§ **Work instructions**:
Reproduce the line containing "and remarked how cute the rat was and I" and every line after it through the end of the records. Include nothing else.

== Segment start ==

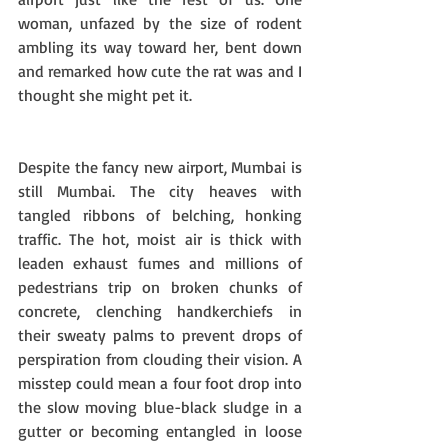
woman, unfazed by the size of rodent 
ambling its way toward her, bent down 
and remarked how cute the rat was and I 
thought she might pet it.
Despite the fancy new airport, Mumbai is 
still Mumbai. The city heaves with 
tangled ribbons of belching, honking 
traffic. The hot, moist air is thick with 
leaden exhaust fumes and millions of 
pedestrians trip on broken chunks of 
concrete, clenching handkerchiefs in 
their sweaty palms to prevent drops of 
perspiration from clouding their vision. A 
misstep could mean a four foot drop into 
the slow moving blue-black sludge in a 
gutter or becoming entangled in loose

== Segment end ==

§ **Expected answer**:
and remarked how cute the rat was and I 
thought she might pet it.
Despite the fancy new airport, Mumbai is 
still Mumbai. The city heaves with 
tangled ribbons of belching, honking 
traffic. The hot, moist air is thick with 
leaden exhaust fumes and millions of 
pedestrians trip on broken chunks of 
concrete, clenching handkerchiefs in 
their sweaty palms to prevent drops of 
perspiration from clouding their vision. A 
misstep could mean a four foot drop into 
the slow moving blue-black sludge in a 
gutter or becoming entangled in loose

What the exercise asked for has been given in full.